As most iTunes users know, Genius not only puts songs of the same genre together but also recommends new songs to download by going through your personal playlists. Grossman said that while this is not something to lose sleep over, people should know where their information is going.

"Some people would say, 'Oh my god. They can look at my play history,'" he said. "If you care [about that], you should disable it."

But Grossman said that he finds Apple's privacy policies scarier, and cited the recent iPhone geotracking controversy.
"It's a long-winded way of saying we can figure out where you are through your IP address," he said. "You should assume that everything you do is tracked or trackable."

2. Loss of purchases: The terms state, "Products may be downloaded only once and cannot be replaced if lost for any reason. Once a Product is downloaded, it is your responsibility not to lose, destroy, or damage it, and Apple shall not be liable to you if you do so."

Grossman said that there is no leeway on this point, and that anyone who tried to take Apple to court over a lost digital file would lose very quickly.

"The argument is, you could have backed it up," he said. "The contract clearly says 'we are not responsible,' and it's firmly established in the law."

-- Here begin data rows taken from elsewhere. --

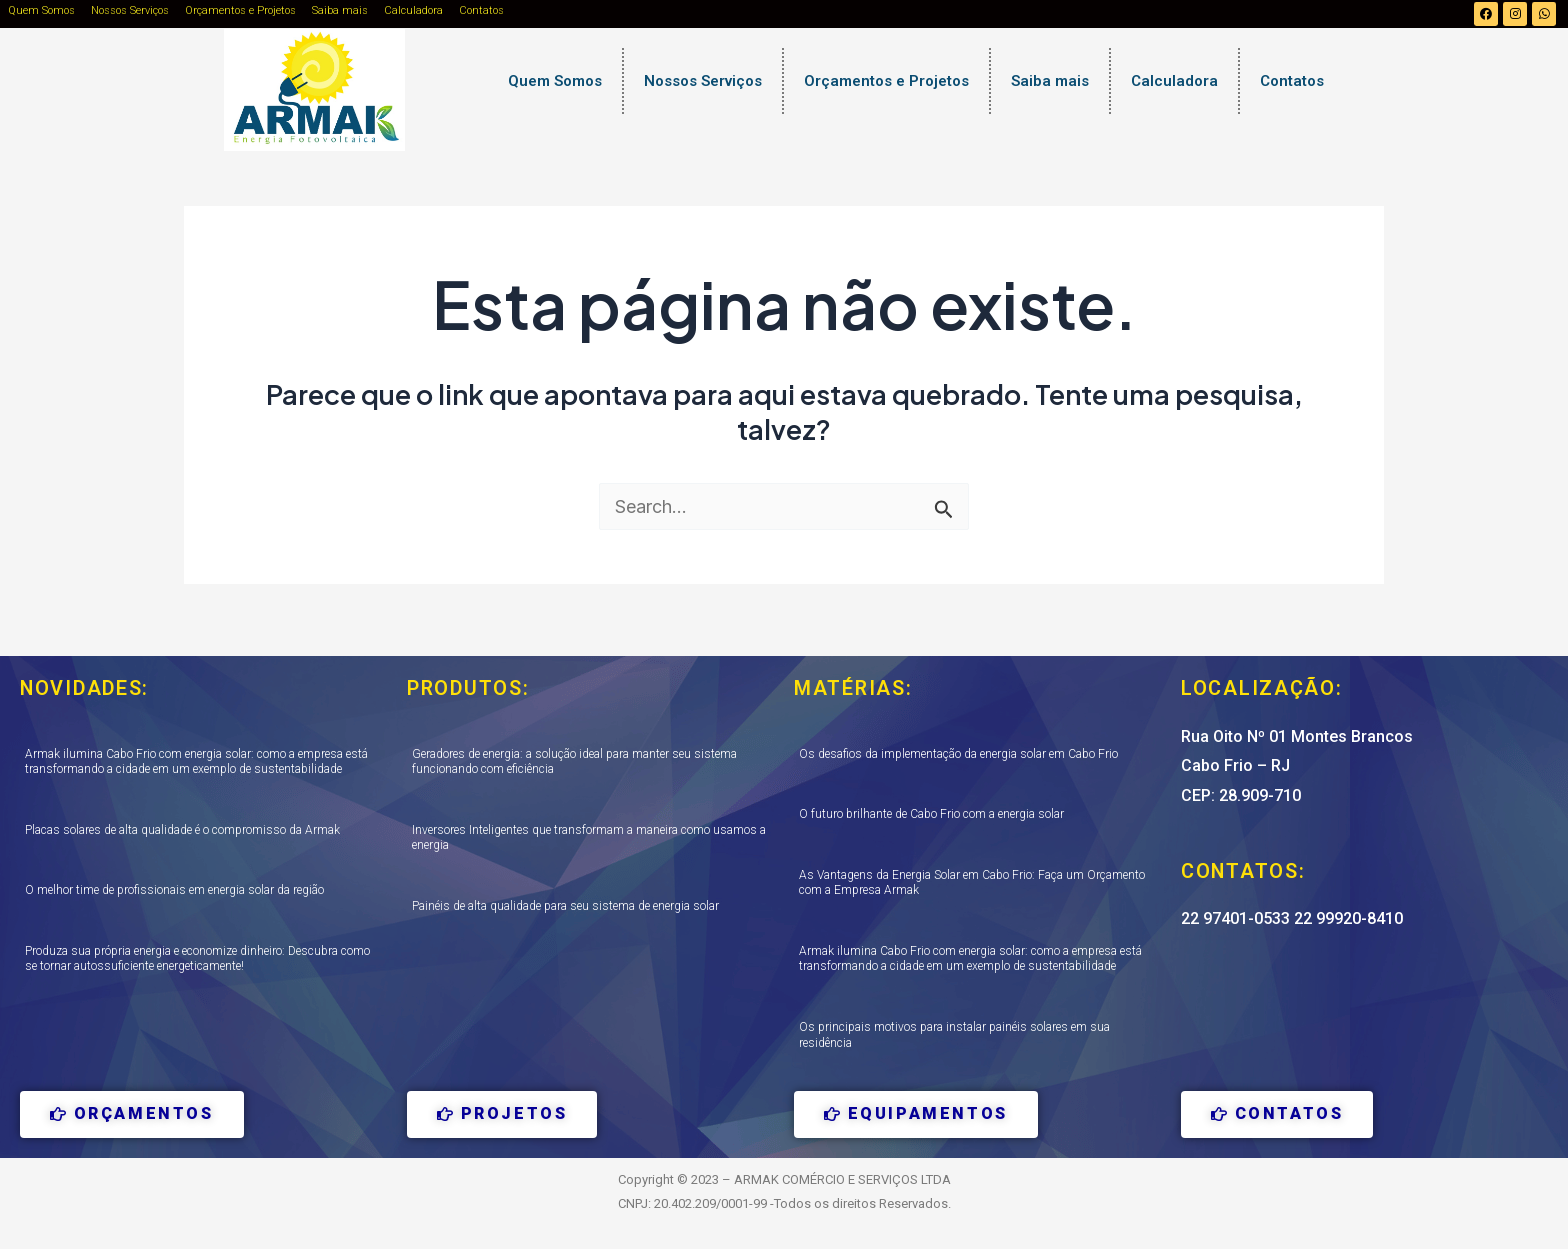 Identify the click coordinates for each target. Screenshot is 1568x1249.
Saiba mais (340, 10)
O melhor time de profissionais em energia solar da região (174, 890)
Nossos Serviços (130, 10)
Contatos (481, 10)
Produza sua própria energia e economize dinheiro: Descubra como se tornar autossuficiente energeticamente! (197, 959)
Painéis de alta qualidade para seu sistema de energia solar (565, 906)
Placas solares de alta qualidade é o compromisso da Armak (182, 830)
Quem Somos (41, 10)
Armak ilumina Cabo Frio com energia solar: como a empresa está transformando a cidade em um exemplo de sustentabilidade (196, 762)
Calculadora (413, 10)
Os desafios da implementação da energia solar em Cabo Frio (958, 754)
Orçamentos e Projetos (240, 10)
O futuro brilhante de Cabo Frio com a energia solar (931, 814)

3. Licensing: The terms state, "You agree that the Service, including but not limited to Products, graphics, user interface, audio clips, video clips [and] editorial content ... contains proprietary information and material that is owned by Apple and/or its licensors, and is protected by applicable intellectual property and other laws, including but not limited to copyright."
That sounds confusing. Handel explained it this way: When we buy something from iTunes, we are paying for the license to listen to music or watch a movie on our iPhone or other Apple device. But we are not buying the product itself and so we can't actually own it, he said.

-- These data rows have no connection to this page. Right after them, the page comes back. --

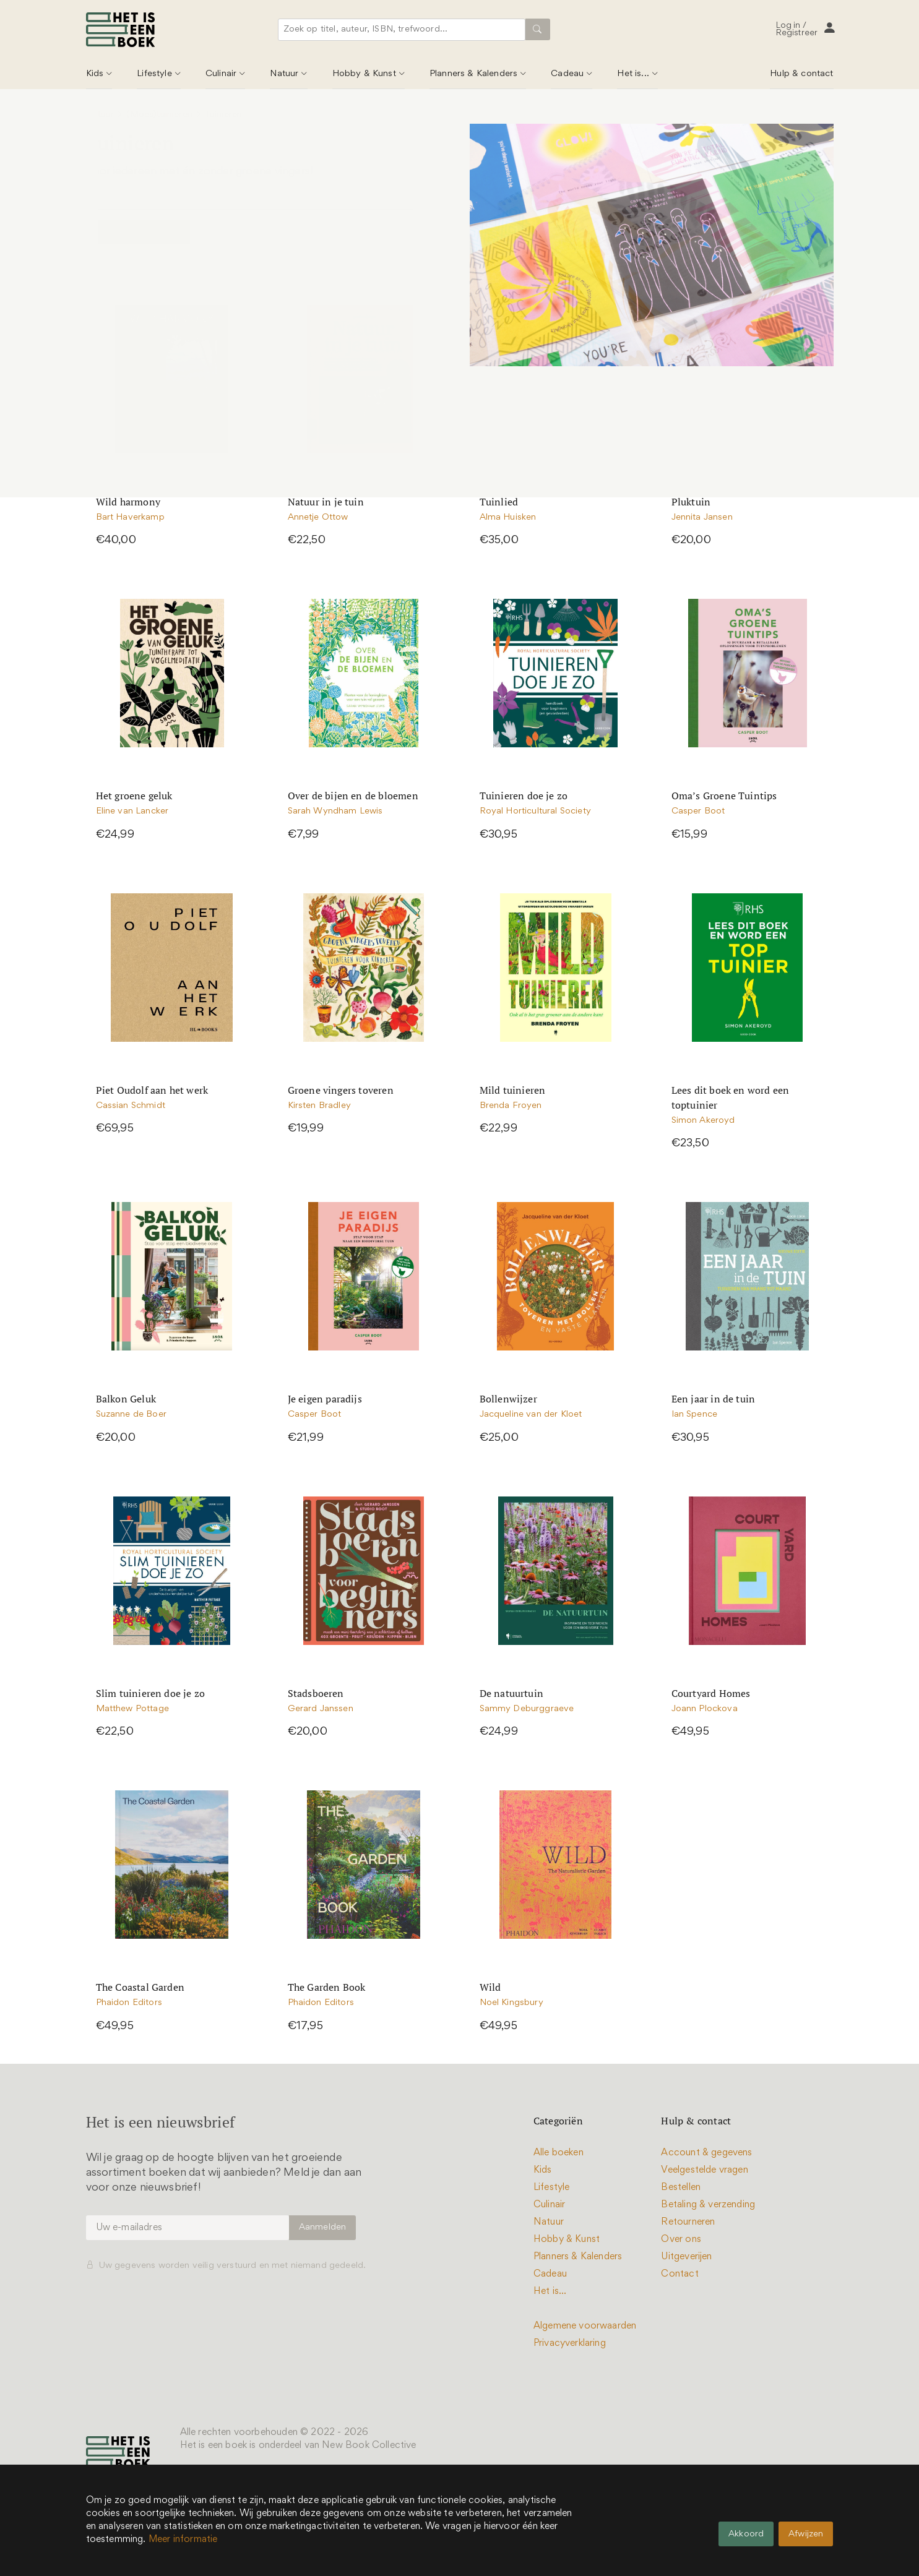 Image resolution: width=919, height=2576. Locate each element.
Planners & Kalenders (473, 74)
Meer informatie (183, 2539)
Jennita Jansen (702, 517)
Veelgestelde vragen (704, 2170)
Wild (490, 1987)
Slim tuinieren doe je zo (150, 1693)
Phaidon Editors (129, 2003)
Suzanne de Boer (131, 1414)
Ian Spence (694, 1414)
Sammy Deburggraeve (527, 1709)
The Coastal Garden (140, 1987)
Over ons (681, 2239)
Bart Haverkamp (130, 517)
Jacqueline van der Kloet (531, 1414)
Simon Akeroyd (703, 1121)
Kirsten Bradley (319, 1106)
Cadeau (567, 74)
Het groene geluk (134, 795)
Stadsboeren (316, 1693)
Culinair (220, 74)
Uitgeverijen (686, 2256)
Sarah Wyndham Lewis (335, 811)
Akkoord (746, 2534)
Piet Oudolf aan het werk (152, 1090)
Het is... (633, 74)
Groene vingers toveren (341, 1090)
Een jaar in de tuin (713, 1399)
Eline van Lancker (132, 811)
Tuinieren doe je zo (524, 795)
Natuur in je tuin (326, 502)
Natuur (284, 74)
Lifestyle (154, 74)
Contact (679, 2274)
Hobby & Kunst (364, 74)
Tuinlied (499, 502)
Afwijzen (805, 2534)
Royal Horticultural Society (535, 811)
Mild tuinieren (513, 1090)
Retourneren (688, 2222)
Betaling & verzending (708, 2204)
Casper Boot (698, 811)
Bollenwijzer (508, 1399)
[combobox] (404, 29)
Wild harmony (128, 502)
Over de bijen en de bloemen (353, 795)
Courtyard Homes (711, 1693)
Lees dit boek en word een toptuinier (730, 1097)
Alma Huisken (508, 517)
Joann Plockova (704, 1709)
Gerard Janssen (320, 1709)
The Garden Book (327, 1987)
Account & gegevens (706, 2153)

"When you buy a book, you own the copy of that book but not the actual material," Handel said "What you are buying here is right to use music on certain devices."

So why are the iTunes terms so long?

The eye-glazing length of the jargon-filled document has frustrated some Apple users, who believe it should be shorter.
"I've bought cars with less paperwork," wrote Mel Martin from AOL Tech in a recent blog post. "C'mon, Apple. Get it together."

By contrast, the terms and conditions for Google's Android Marketplace are about five pages long. (Android has some 200,000 apps, compared with more than 350,000 in Apple's App Store.)
So why doesn't Apple make its iTunes terms more digestible by
including a summary?

Grossman said that doing so could potentially expose Apple to legal action.

"Whatever is in those 50 pages needed to be said," he said. "Could you try [reducing] 50 to five and not lose anything? Someone is going to say that it wasn't in the summary and therefore does not count."

In addition, Handel said the lengthy terms are not all Apple's doing.

"When you got a content provider like a major label, they put pressure on Apple to keep their content protected," he said. "As a result, you end up with these [lengthy] agreements."

What consumers should do

Both lawyers agreed Apple should clarify some of the language in the document to make it easier for customers to understand.
Handel believes it would be helpful if the terms would tell consumers exactly what they're paying for.

"Here's what you are getting, here's what you are not getting," he said. "If you do lose something, who you can call? That's what needs to be highlighted."

An Apple spokesman said the company would not comment for this story.

It's not clear whether Apple will ever incorporate user suggestions and shorten or revise its iTunes terms. But in the meantime, Handel said, Apple customers should scan those terms and conditions the next time they get that pop-up message.

"There's no reason an ordinary user should have to turn to a lawyer," he said. "People should be empowered the way they deal with the world. And companies have to deal with that as well because they depend on users' goodwill. It's a delicate balance."